◆ Document understanding data
========================

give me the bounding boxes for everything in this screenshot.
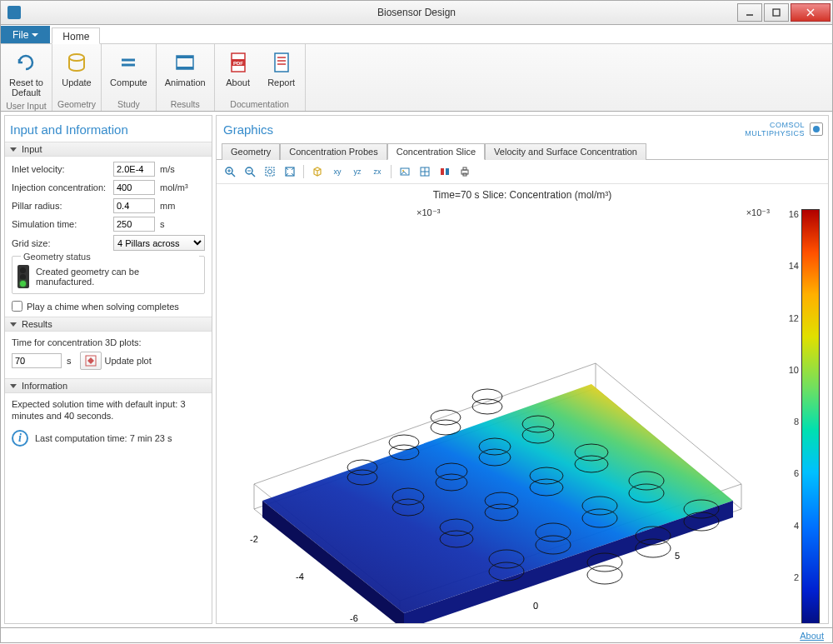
section-results-body: Time for concentration 3D plots: s Updat… xyxy=(5,332,212,378)
reset-to-default-button[interactable]: Reset toDefault xyxy=(6,47,47,99)
about-link[interactable]: About xyxy=(800,631,824,641)
update-plot-label: Update plot xyxy=(105,356,152,366)
animation-button[interactable]: Animation xyxy=(162,47,209,97)
file-menu[interactable]: File xyxy=(1,26,50,43)
yz-view-icon[interactable]: yz xyxy=(349,163,366,180)
image-snapshot-icon[interactable] xyxy=(397,163,413,180)
svg-point-71 xyxy=(587,566,622,584)
tab-concentration-probes[interactable]: Concentration Probes xyxy=(280,143,387,160)
svg-rect-25 xyxy=(266,167,274,176)
tab-concentration-slice[interactable]: Concentration Slice xyxy=(387,143,485,160)
zx-view-icon[interactable]: zx xyxy=(369,163,386,180)
x-tick: 0 xyxy=(533,601,538,611)
tab-velocity-surface[interactable]: Velocity and Surface Concentration xyxy=(485,143,646,160)
section-input-body: Inlet velocity: m/s Injection concentrat… xyxy=(5,157,212,317)
y-tick: -2 xyxy=(250,534,258,544)
svg-rect-1 xyxy=(773,9,780,16)
ribbon-group-documentation: PDF About Report Documentation xyxy=(215,44,306,111)
info-icon: i xyxy=(12,430,28,447)
section-input-header[interactable]: Input xyxy=(5,142,212,157)
colorbar-ticks: 16 14 12 10 8 6 4 2 0 xyxy=(789,209,799,624)
geometry-status-box: Geometry status Created geometry can be … xyxy=(12,256,205,294)
results-time-label: Time for concentration 3D plots: xyxy=(12,337,205,348)
pdf-icon: PDF xyxy=(225,49,252,76)
zoom-in-icon[interactable] xyxy=(222,163,238,180)
section-information-body: Expected solution time with default inpu… xyxy=(5,393,212,452)
x-tick: 5 xyxy=(675,551,680,561)
injection-conc-unit: mol/m³ xyxy=(160,182,188,192)
simulation-time-unit: s xyxy=(160,219,165,229)
injection-conc-input[interactable] xyxy=(113,180,155,195)
compute-button[interactable]: Compute xyxy=(107,47,151,97)
app-icon xyxy=(7,6,21,19)
equals-icon xyxy=(115,49,142,76)
zoom-extents-icon[interactable] xyxy=(262,163,278,180)
svg-point-4 xyxy=(69,54,84,61)
update-plot-icon-button[interactable] xyxy=(80,352,102,370)
chime-checkbox[interactable] xyxy=(12,301,22,312)
results-time-unit: s xyxy=(67,356,72,366)
about-label: About xyxy=(226,77,250,87)
traffic-light-icon xyxy=(17,265,29,288)
svg-point-43 xyxy=(431,420,461,435)
section-input-label: Input xyxy=(22,144,42,154)
inlet-velocity-input[interactable] xyxy=(113,162,155,177)
pillar-radius-label: Pillar radius: xyxy=(12,201,110,211)
svg-point-40 xyxy=(389,435,419,450)
grid-icon[interactable] xyxy=(416,163,433,180)
section-results-header[interactable]: Results xyxy=(5,317,212,332)
ribbon-group-user-input: Reset toDefault User Input xyxy=(1,44,52,111)
plot-svg: -2 -4 -6 0 5 xyxy=(225,209,758,624)
ribbon-group-results: Animation Results xyxy=(157,44,215,111)
svg-point-42 xyxy=(431,410,461,425)
tab-geometry[interactable]: Geometry xyxy=(222,143,280,160)
main-area: Input and Information Input Inlet veloci… xyxy=(0,112,833,628)
section-information-header[interactable]: Information xyxy=(5,378,212,393)
maximize-button[interactable] xyxy=(764,3,789,22)
zoom-box-icon[interactable] xyxy=(282,163,298,180)
chime-label: Play a chime when solving completes xyxy=(27,302,179,312)
pillar-radius-input[interactable] xyxy=(113,198,155,213)
logo-icon xyxy=(810,122,823,136)
close-button[interactable] xyxy=(791,3,831,22)
report-button[interactable]: Report xyxy=(263,47,300,97)
cylinder-icon xyxy=(63,49,90,76)
legends-icon[interactable] xyxy=(436,163,453,180)
comsol-logo: COMSOL MULTIPHYSICS xyxy=(745,121,823,137)
default-view-icon[interactable] xyxy=(309,163,326,180)
left-panel: Input and Information Input Inlet veloci… xyxy=(4,115,212,624)
tab-home[interactable]: Home xyxy=(52,27,100,44)
expected-time-text: Expected solution time with default inpu… xyxy=(12,398,205,422)
xy-view-icon[interactable]: xy xyxy=(329,163,346,180)
report-icon xyxy=(268,49,295,76)
inlet-velocity-unit: m/s xyxy=(160,164,175,174)
y-tick: -6 xyxy=(350,613,358,623)
ribbon-group-title: Geometry xyxy=(57,97,96,109)
plot-area[interactable]: Time=70 s Slice: Concentration (mol/m³) … xyxy=(217,184,828,623)
svg-line-19 xyxy=(232,173,235,177)
svg-point-26 xyxy=(268,170,272,174)
simulation-time-label: Simulation time: xyxy=(12,219,110,229)
ribbon-group-study: Compute Study xyxy=(102,44,157,111)
section-results-label: Results xyxy=(22,319,52,329)
simulation-time-input[interactable] xyxy=(113,217,155,232)
animation-label: Animation xyxy=(165,77,206,87)
window-title: Biosensor Design xyxy=(377,7,456,18)
injection-conc-label: Injection concentration: xyxy=(12,182,110,192)
y-tick: -4 xyxy=(296,572,304,582)
update-geometry-button[interactable]: Update xyxy=(58,47,95,97)
zoom-out-icon[interactable] xyxy=(242,163,258,180)
print-icon[interactable] xyxy=(456,163,473,180)
graphics-title: Graphics xyxy=(223,122,273,137)
update-label: Update xyxy=(62,77,91,87)
ribbon-group-title: User Input xyxy=(6,99,46,111)
grid-size-select[interactable]: 4 Pillars across xyxy=(113,235,205,251)
left-panel-title: Input and Information xyxy=(5,116,212,142)
results-time-input[interactable] xyxy=(12,353,62,368)
film-strip-icon xyxy=(172,49,198,76)
svg-rect-13 xyxy=(275,53,288,72)
undo-icon xyxy=(12,49,39,76)
right-panel: Graphics COMSOL MULTIPHYSICS Geometry Co… xyxy=(216,115,829,624)
about-button[interactable]: PDF About xyxy=(220,47,257,97)
minimize-button[interactable] xyxy=(737,3,762,22)
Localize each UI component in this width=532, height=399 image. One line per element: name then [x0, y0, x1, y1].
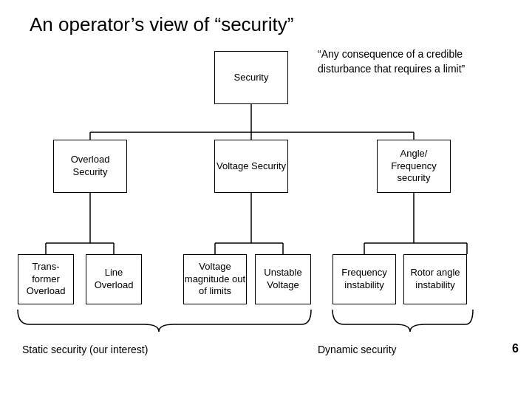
- static-security-label: Static security (our interest): [22, 344, 148, 355]
- voltage-magnitude-box: Voltage magnitude out of limits: [183, 254, 247, 304]
- page-number: 6: [512, 342, 519, 355]
- frequency-instability-box: Frequency instability: [332, 254, 396, 304]
- voltage-security-box: Voltage Security: [214, 140, 288, 193]
- unstable-voltage-box: Unstable Voltage: [255, 254, 311, 304]
- line-overload-box: Line Overload: [86, 254, 142, 304]
- security-box: Security: [214, 51, 288, 104]
- transformer-overload-box: Trans- former Overload: [18, 254, 74, 304]
- dynamic-security-label: Dynamic security: [318, 344, 397, 355]
- angle-freq-security-box: Angle/ Frequency security: [377, 140, 451, 193]
- rotor-angle-instability-box: Rotor angle instability: [403, 254, 467, 304]
- quote-text: “Any consequence of a credible disturban…: [318, 47, 510, 76]
- overload-security-box: Overload Security: [53, 140, 127, 193]
- page-title: An operator’s view of “security”: [0, 0, 532, 44]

========================

Retype all the data exactly; skip the pictures.

◆ Response
give me the bounding boxes for everything in this screenshot.
section-results-body: Time for concentration 3D plots: s Updat… xyxy=(5,332,212,378)
reset-to-default-button[interactable]: Reset toDefault xyxy=(6,47,47,99)
about-link[interactable]: About xyxy=(800,631,824,641)
update-plot-label: Update plot xyxy=(105,356,152,366)
animation-button[interactable]: Animation xyxy=(162,47,209,97)
file-menu[interactable]: File xyxy=(1,26,50,43)
yz-view-icon[interactable]: yz xyxy=(349,163,366,180)
image-snapshot-icon[interactable] xyxy=(397,163,413,180)
svg-point-71 xyxy=(587,566,622,584)
tab-concentration-probes[interactable]: Concentration Probes xyxy=(280,143,387,160)
svg-rect-25 xyxy=(266,167,274,176)
tab-concentration-slice[interactable]: Concentration Slice xyxy=(387,143,485,160)
zx-view-icon[interactable]: zx xyxy=(369,163,386,180)
x-tick: 0 xyxy=(533,601,538,611)
tab-velocity-surface[interactable]: Velocity and Surface Concentration xyxy=(485,143,646,160)
section-input-body: Inlet velocity: m/s Injection concentrat… xyxy=(5,157,212,317)
y-tick: -2 xyxy=(250,534,258,544)
svg-rect-1 xyxy=(773,9,780,16)
ribbon-group-documentation: PDF About Report Documentation xyxy=(215,44,306,111)
info-icon: i xyxy=(12,430,28,447)
section-input-header[interactable]: Input xyxy=(5,142,212,157)
colorbar-ticks: 16 14 12 10 8 6 4 2 0 xyxy=(789,209,799,624)
geometry-status-box: Geometry status Created geometry can be … xyxy=(12,256,205,294)
results-time-label: Time for concentration 3D plots: xyxy=(12,337,205,348)
pdf-icon: PDF xyxy=(225,49,252,76)
zoom-in-icon[interactable] xyxy=(222,163,238,180)
section-information-body: Expected solution time with default inpu… xyxy=(5,393,212,452)
x-tick: 5 xyxy=(675,551,680,561)
injection-conc-unit: mol/m³ xyxy=(160,182,188,192)
simulation-time-unit: s xyxy=(160,219,165,229)
injection-conc-input[interactable] xyxy=(113,180,155,195)
compute-button[interactable]: Compute xyxy=(107,47,151,97)
app-icon xyxy=(7,6,21,19)
equals-icon xyxy=(115,49,142,76)
zoom-extents-icon[interactable] xyxy=(262,163,278,180)
svg-point-4 xyxy=(69,54,84,61)
update-plot-icon-button[interactable] xyxy=(80,352,102,370)
chime-checkbox[interactable] xyxy=(12,301,22,312)
results-time-unit: s xyxy=(67,356,72,366)
about-label: About xyxy=(226,77,250,87)
traffic-light-icon xyxy=(17,265,29,288)
svg-point-43 xyxy=(431,420,461,435)
section-input-label: Input xyxy=(22,144,42,154)
inlet-velocity-input[interactable] xyxy=(113,162,155,177)
pillar-radius-label: Pillar radius: xyxy=(12,201,110,211)
svg-point-40 xyxy=(389,435,419,450)
grid-icon[interactable] xyxy=(416,163,433,180)
section-results-header[interactable]: Results xyxy=(5,317,212,332)
ribbon-group-user-input: Reset toDefault User Input xyxy=(1,44,52,111)
plot-svg: -2 -4 -6 0 5 xyxy=(225,209,758,624)
ribbon-group-results: Animation Results xyxy=(157,44,215,111)
svg-point-42 xyxy=(431,410,461,425)
tab-geometry[interactable]: Geometry xyxy=(222,143,280,160)
main-area: Input and Information Input Inlet veloci… xyxy=(0,112,833,628)
section-information-header[interactable]: Information xyxy=(5,378,212,393)
maximize-button[interactable] xyxy=(764,3,789,22)
zoom-box-icon[interactable] xyxy=(282,163,298,180)
chime-label: Play a chime when solving completes xyxy=(27,302,179,312)
pillar-radius-input[interactable] xyxy=(113,198,155,213)
logo-icon xyxy=(810,122,823,136)
close-button[interactable] xyxy=(791,3,831,22)
report-button[interactable]: Report xyxy=(263,47,300,97)
cylinder-icon xyxy=(63,49,90,76)
legends-icon[interactable] xyxy=(436,163,453,180)
comsol-logo: COMSOL MULTIPHYSICS xyxy=(745,121,823,137)
default-view-icon[interactable] xyxy=(309,163,326,180)
left-panel: Input and Information Input Inlet veloci… xyxy=(4,115,212,624)
tab-home[interactable]: Home xyxy=(52,27,100,44)
expected-time-text: Expected solution time with default inpu… xyxy=(12,398,205,422)
xy-view-icon[interactable]: xy xyxy=(329,163,346,180)
report-icon xyxy=(268,49,295,76)
inlet-velocity-unit: m/s xyxy=(160,164,175,174)
y-tick: -6 xyxy=(350,613,358,623)
ribbon-group-title: Geometry xyxy=(57,97,96,109)
plot-area[interactable]: Time=70 s Slice: Concentration (mol/m³) … xyxy=(217,184,828,623)
svg-line-19 xyxy=(232,173,235,177)
svg-point-26 xyxy=(268,170,272,174)
simulation-time-label: Simulation time: xyxy=(12,219,110,229)
ribbon-group-study: Compute Study xyxy=(102,44,157,111)
section-results-label: Results xyxy=(22,319,52,329)
simulation-time-input[interactable] xyxy=(113,217,155,232)
animation-label: Animation xyxy=(165,77,206,87)
window-title: Biosensor Design xyxy=(377,7,456,18)
injection-conc-label: Injection concentration: xyxy=(12,182,110,192)
y-tick: -4 xyxy=(296,572,304,582)
update-geometry-button[interactable]: Update xyxy=(58,47,95,97)
zoom-out-icon[interactable] xyxy=(242,163,258,180)
print-icon[interactable] xyxy=(456,163,473,180)
graphics-title: Graphics xyxy=(223,122,273,137)
update-label: Update xyxy=(62,77,91,87)
ribbon-group-title: User Input xyxy=(6,99,46,111)
grid-size-select[interactable]: 4 Pillars across xyxy=(113,235,205,251)
left-panel-title: Input and Information xyxy=(5,116,212,142)
results-time-input[interactable] xyxy=(12,353,62,368)
film-strip-icon xyxy=(172,49,198,76)
svg-rect-13 xyxy=(275,53,288,72)
undo-icon xyxy=(12,49,39,76)
right-panel: Graphics COMSOL MULTIPHYSICS Geometry Co… xyxy=(216,115,829,624)
about-button[interactable]: PDF About xyxy=(220,47,257,97)
minimize-button[interactable] xyxy=(737,3,762,22)
Localize each UI component in this width=532, height=399 image. One line per element: name then [x0, y0, x1, y1].
- static-security-label: Static security (our interest): [22, 344, 148, 355]
- voltage-magnitude-box: Voltage magnitude out of limits: [183, 254, 247, 304]
- page-number: 6: [512, 342, 519, 355]
- frequency-instability-box: Frequency instability: [332, 254, 396, 304]
- voltage-security-box: Voltage Security: [214, 140, 288, 193]
- unstable-voltage-box: Unstable Voltage: [255, 254, 311, 304]
- line-overload-box: Line Overload: [86, 254, 142, 304]
- security-box: Security: [214, 51, 288, 104]
- transformer-overload-box: Trans- former Overload: [18, 254, 74, 304]
- dynamic-security-label: Dynamic security: [318, 344, 397, 355]
- angle-freq-security-box: Angle/ Frequency security: [377, 140, 451, 193]
- rotor-angle-instability-box: Rotor angle instability: [403, 254, 467, 304]
- quote-text: “Any consequence of a credible disturban…: [318, 47, 510, 76]
- overload-security-box: Overload Security: [53, 140, 127, 193]
- page-title: An operator’s view of “security”: [0, 0, 532, 44]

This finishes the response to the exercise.